ASSIGNED TASK
Scan the records below for the word "distanza". Copy each line where it appears.

+++

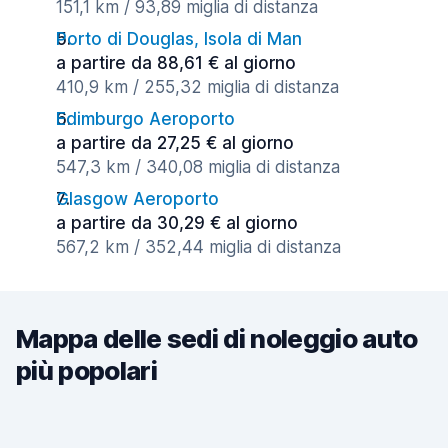
151,1 km / 93,89 miglia di distanza
Porto di Douglas, Isola di Man
a partire da 88,61 € al giorno
410,9 km / 255,32 miglia di distanza
Edimburgo Aeroporto
a partire da 27,25 € al giorno
547,3 km / 340,08 miglia di distanza
Glasgow Aeroporto
a partire da 30,29 € al giorno
567,2 km / 352,44 miglia di distanza
Mappa delle sedi di noleggio auto
più popolari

+++

WRITTEN ANSWER
151,1 km / 93,89 miglia di distanza
410,9 km / 255,32 miglia di distanza
547,3 km / 340,08 miglia di distanza
567,2 km / 352,44 miglia di distanza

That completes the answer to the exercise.